■ Task to carry out:
Exclude the images and transcribe the entries below precisely.

■ Data records:
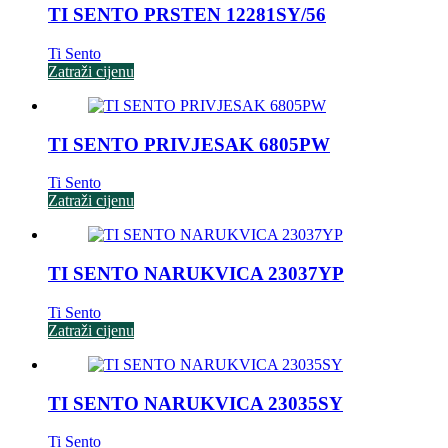
TI SENTO PRSTEN 12281SY/56
Ti Sento
Zatraži cijenu
TI SENTO PRIVJESAK 6805PW
Ti Sento
Zatraži cijenu
TI SENTO NARUKVICA 23037YP
Ti Sento
Zatraži cijenu
TI SENTO NARUKVICA 23035SY
Ti Sento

■ Solution:
TI SENTO PRSTEN 12281SY/56
Ti Sento
Zatraži cijenu
TI SENTO PRIVJESAK 6805PW
Ti Sento
Zatraži cijenu
TI SENTO NARUKVICA 23037YP
Ti Sento
Zatraži cijenu
TI SENTO NARUKVICA 23035SY
Ti Sento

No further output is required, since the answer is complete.